Je voulais un espace pour que les gens puissent dire : « C’était mon travail. Je l’ai fait pendant 30 ou 40 ans. J’aimais mes collègues, mais ma fille travaille ici et elle vient juste d’obtenir une hypothèque sur sa maison. Et où va-t-elle pouvoir gagner 50 000 ou 60 000 par an ? » Tu ne feras pas cela en travaillant chez McDonald’s après la fermeture de l’usine Ford. Tu es dans le chagrin et le désespoir. C’est pourquoi il est devenu très important d’avoir un endroit où faire cela, tu sais ?

Ma femme a filmé les travailleur·ses devant l’usine Ford en train de lire leurs poèmes dans le Minnesota. J’ai ensuite emporté ce DVD en Afrique du Sud et je l’ai présenté dans les usines de Pretoria et de Port Elizabeth. Les ouvrièr·es ont ensuite répondu par des poèmes. Ils ont découvert qu’iels pensaient que les travailleur·ses américain·es vivaient dans des rues pavées d’or, n’est-ce pas ? Et que leur travail était parfait. Alors que les travailleur·ses américain·es pensaient : « Oh, le travailleur sud-africain est en train de me voler mon emploi », non ? Les deux parties ont tiré une leçon très importante de ces poèmes qui vont et viennent. Parce qu’en tant que travailleur·se dans l’un ou l’autre de ces pays, tu n’as jamais l’occasion de rencontrer un travailleur·se dans l’autre pays.

En fait, lorsque je suis arrivé à Pretoria, nous n’avons pas pu organiser l’atelier à l’usine Ford. La direction avait interdit à tout visiteur·se de venir pendant la semaine où j’étais dans le pays […] parce qu’elle craignait que cela ne se produise ! Des travailleur·ses d’un pays dans un autre pays qui se parlent, tu sais ? Qui aurait cru que la poésie pouvait être aussi dangereuse ?

Michael Nardone: Il me semble que deux choses se présentent ici. Avec ce sentiment de solidarité, il y a non seulement la saisie de la vie et des moyens de subsistance des gens dans ce monde financier dans lequel nous vivons actuellement, mais aussi la saisie des espaces de communication et d’expression. L’un des moyens de prévenir le désespoir et l’empiétement du fascisme – qui ne semble que trop réel en ce moment – est de créer des espaces où les gens peuvent exprimer ce qu’ils vivent.

Mark Nowak: Oui, tu sais, c’était intéressant d’essayer de retracer une histoire dans le monde littéraire plus accepté pour ensuite faire le lien avec le travail que nous faisons à la Worker Writer School. L’une des choses qui se passe dans le livre, c’est qu’il commence avec Baraka, qui était un de mes mentors, […] et sa capacité persistante à se déplacer à l’intérieur et à l’extérieur de ces espaces académiques. Par exemple, j’ai traîné avec Baraka à la convention nationale du Parti communiste des États-Unis. Il était considéré comme un poète, mais aussi comme un philosophe et un leader politique. Cette tradition m’a donc permis d’entrer en contact, au niveau international, avec une sorte de tradition d’écriture ouvrière.

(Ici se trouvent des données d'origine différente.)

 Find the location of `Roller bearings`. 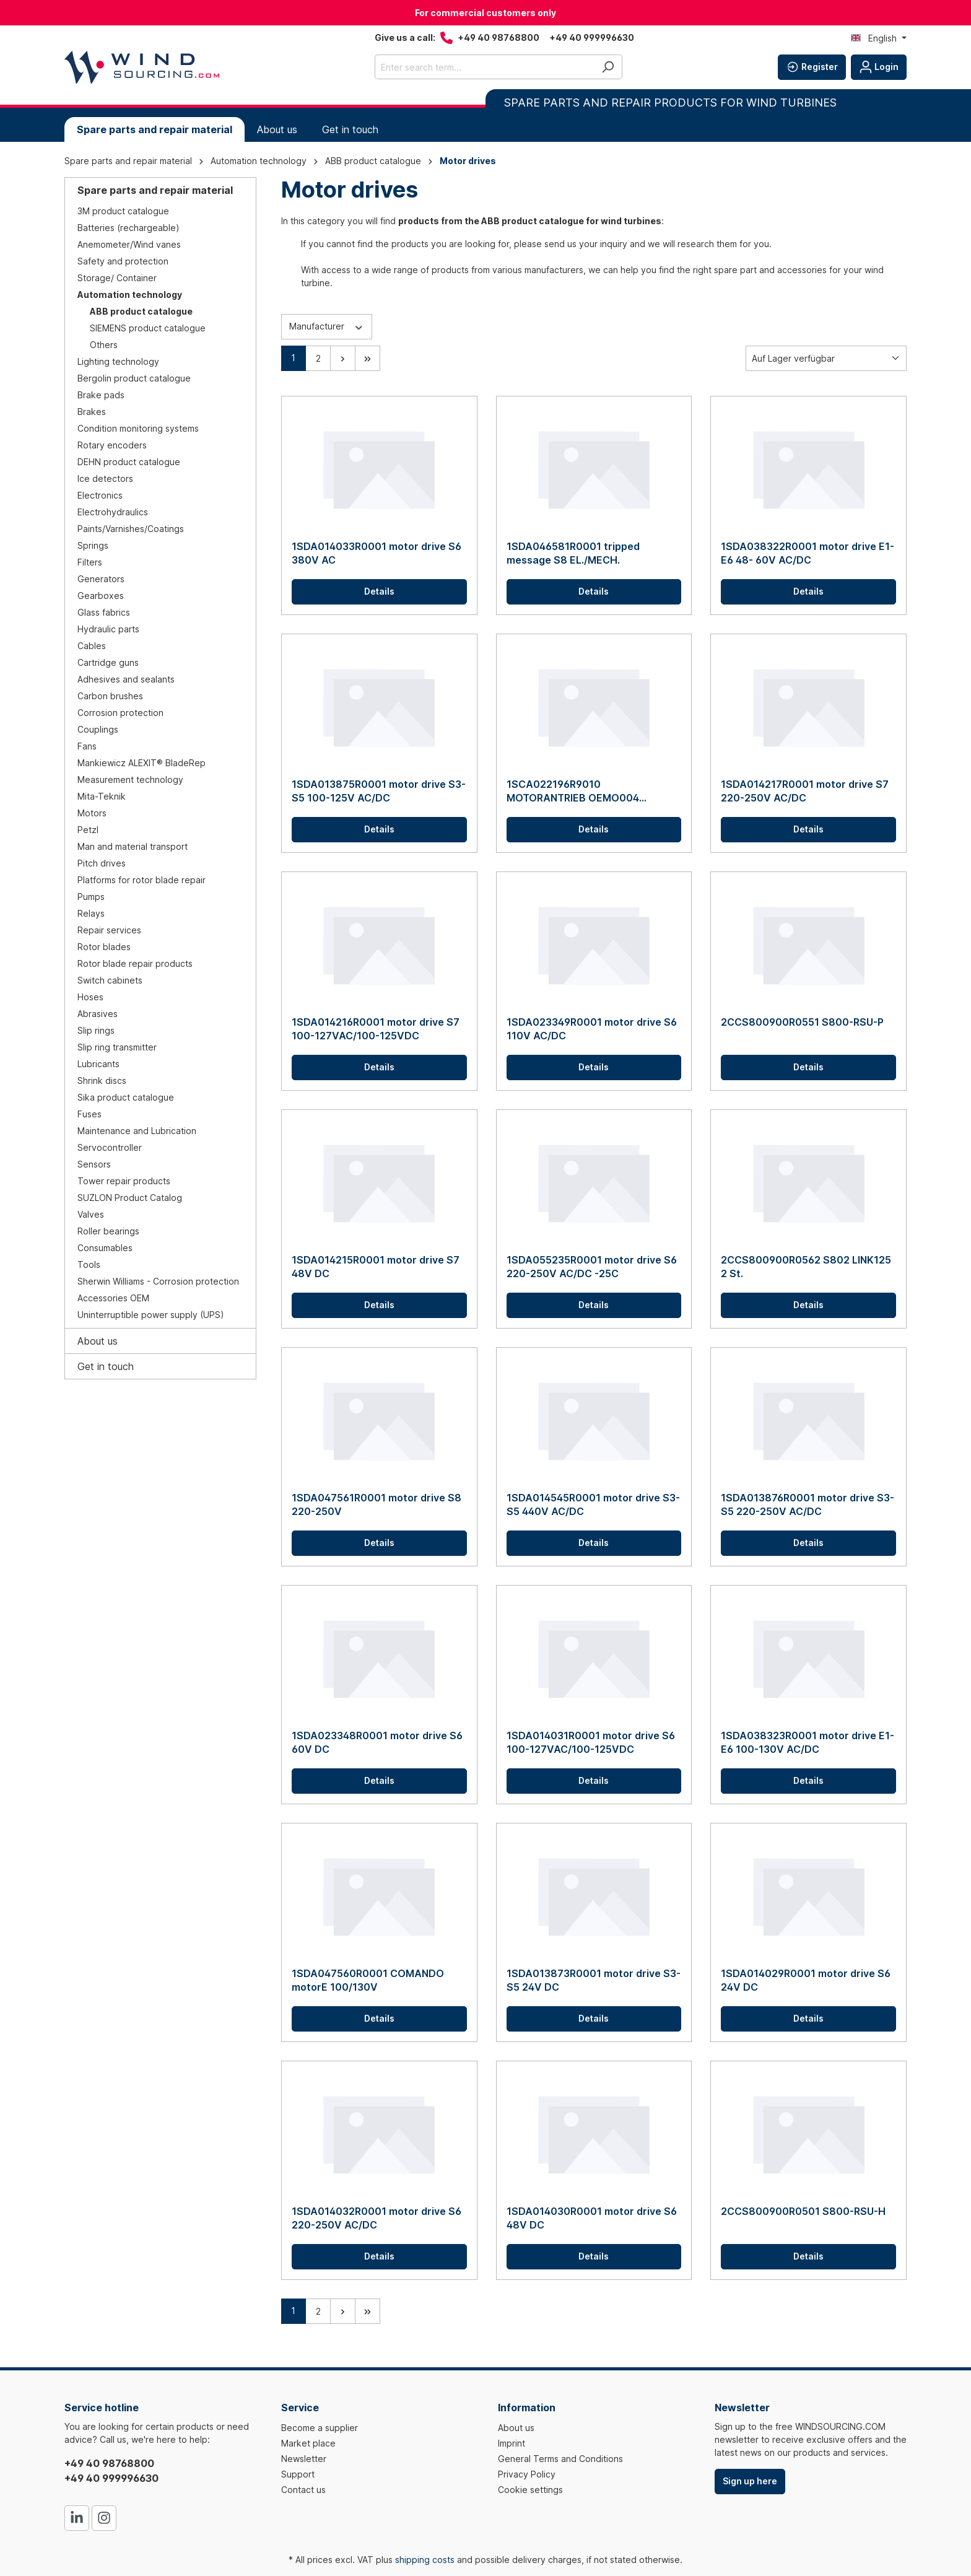 Roller bearings is located at coordinates (108, 1231).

Au Nicaragua, en Afrique du Sud en particulier, où les syndicats organisaient des ateliers d’écriture créative, publiaient des livres de poésie – j’en parle beaucoup notamment de Black Mamba Rising – et organisaient des événements dans des stades de football où des poètes lisaient des poèmes, et où il y avait des foules comme ça. C’était une tradition incroyable.

Discussion avec (de gauche à droite) Michael Nardone et Mark Nowak

Michael Nardone: [adressant le public] Mark fait une sorte de lecture engagée avec une série de travailleur·ses de Foxconn que je trouve fascinante parce que, vous savez, ce sont les gens qui construisent nos iPads, nos iPhones, toutes sortes d’appareils numériques, dans cette méga-usine qui doit être plus vaste que je ne pourrais jamais l’imaginer.

L’usine souffre d’un taux de suicide massif, au point que le PDG a mis en place une sorte de filet cynique pour attraper les travailleur·ses du bâtiment de l’usine. Les poèmes documentent de manière très subversive l’existence de ces travailleur·ses.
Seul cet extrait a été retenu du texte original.